Likewise with a PDA, in order for it to really learn you, you opt in to allowing it to collect, store and analyze very personal data. Many argue that privacy is an illusion, and that those with nothing to hide have nothing to fear. I remain unconvinced that I want to give Google, Pepsico, Microsoft, GE, GM or any other corporation such unprecedented vision into my personal life. Do you want a chip bag that tracks how many times a day and at what times you access it and how many chips you eat per session? Ruffles does, and that is part of the scope that makes analysts claim that M2M and IoT will be huge.
Recently I toured a food manufacturing plant and talked to an operator about the data that the various hoppers, baggers, feeders and other machines and robots were sending back to the central interface. The depth of detail was incredible. Reports were generated in real time as machines malfunctioned, as spice bins fell beneath critical thresholds, as other alerts were triggered. Then I watched in disappointment as he impatiently dismissed alerts repeatedly and expressed frustration at the volume of unnecessary data generated. I was shocked to find that the plant only had a single T1 and that the manufacturing network was isolated and not sharing data with the operations side.
Generating data and mining that data is key to leveraging the benefits of a M2M future. I’ve spoken about the avalanche of data created by society before. There are valid concerns that the signal to noise ratio drowns out the critical data from the trivial. Humans are data hoarders. We’re never sure what to keep and what to discard. Like logs full of arcane Windows or Linux server data, we generate mountains of information. Extracting useful conclusions from that data is the challenge. I am unconvinced that the Internet of Things makes this better or worse. The Internet of Things only becomes viable when we all become experts like Google at separating the wheat from the chaff.
I don’t want to sound completely bearish on the Internet of Things. I think we’ll see a slow and sporadic evolution, with occasional lurches forward, as different technologies evolve. As more capacity becomes available and affordable, industries will design more sophisticated M2M sensors. As that happens, costs will come down.
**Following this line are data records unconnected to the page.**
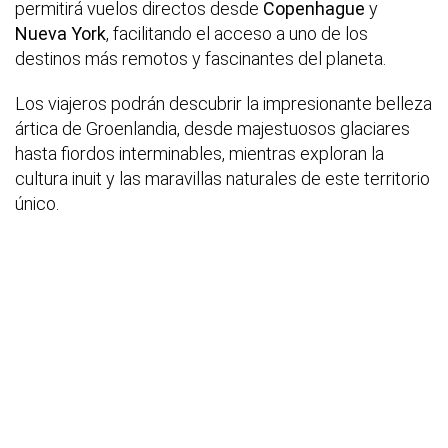
permitirá vuelos directos desde
Copenhague
y
Nueva York
, facilitando el acceso a uno de los
destinos más remotos y fascinantes del planeta.
Los viajeros podrán descubrir la impresionante belleza
ártica de Groenlandia, desde majestuosos glaciares
hasta fiordos interminables, mientras exploran la
cultura inuit y las maravillas naturales de este territorio
único.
Privacy issues will be discovered and addressed. I just think the current predictions of a wildly Internet connected world as early as 2020 are optimistic. M2M and IoT align nicely with business principles like JIT inventory to create leaner, more automated solutions that offset increased costs. It is an inevitable evolution to a knowledge driven technology based society. But it doesn’t come like a sudden tidal wave. Instead, it is the slow increase of a pot of liquid brought to boil. By the time it is pervasive and significant, we’ll long have since grown accustomed to thinking of it as normal.